View Full Version : utf-8 chinese support issues

09-12-2009, 04:17 AM
I'm trying to run php on GAE throu quercus. I've already done a simple "greeting" example in php. But there're some strange problems in Chinese support.

All my php files are encoded in utf-8 w/o BOM. The chinese hard coded in php files are ok. But the chinese content stored in greeting beans are not. The only way I can make it display correctly is to change the getter and return the content in &#num; format.

I also tried the newly released resin 4.0.1 and the problem is the same.

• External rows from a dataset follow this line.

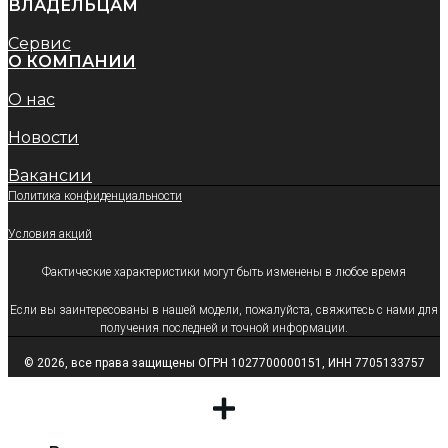
ВЛАДЕЛЬЦАМ
Сервис
O КОМПАНИИ
О нас
Новости
Вакансии
Политика конфиденциальности
Условия акций
Фактические характеристики могут быть изменены в любое время
Если вы заинтересованы в нашей модели, пожалуйста, свяжитесь с нами для
получения последней и точной информации.
© 2026, все права защищены ОГРН 1027700000151, ИНН 7705133757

Should I try other solutions? Any one knows how to configure it for better Chinese content display?

Besides, I'm trying to port CodeIgniter to GAE and have a simple demo: here (http://fillanocode.appspot.com/).

Thank you.

Fillano Feng

09-12-2009, 03:20 PM
Normally, PHP runs in 8-bit mode. So your greeting bean is getting its 16-bit Java string chopped to a PHP 8-bit string (basically forcing iso-8859-1).

If you set the php-ini unicode.semantics="on", Quercus will run in 16-bit string mode. So PHP strings will be 16-bits and keep all the information from the Java strings.

09-13-2009, 06:02 AM
Thanks for your reply.

I really got a way that worked but it's not what I want:

all my php files were encoded in utf-8 w/o BOM.
the application server is tomcat and w/o any further setting for QuercusServlet.
If I stored chinese string into java beans in php and get them later, it works fine.
If the chinese string is from java, I have to use
to return it as a byte array. I know it will then convert to string.
In browser, the encoding setting is UTF-8.

I tried to set unicode.semantics="on" in php.ini but I did't see anything changed.

If I changed the script-encoding in web.xml to UTF-8, the chinese string in php will not correctly display. So the above combination is the only way worked as I tried.

I just wonder is there any way to make it simple. If it worked in tomcat, I think it will work in GAE too.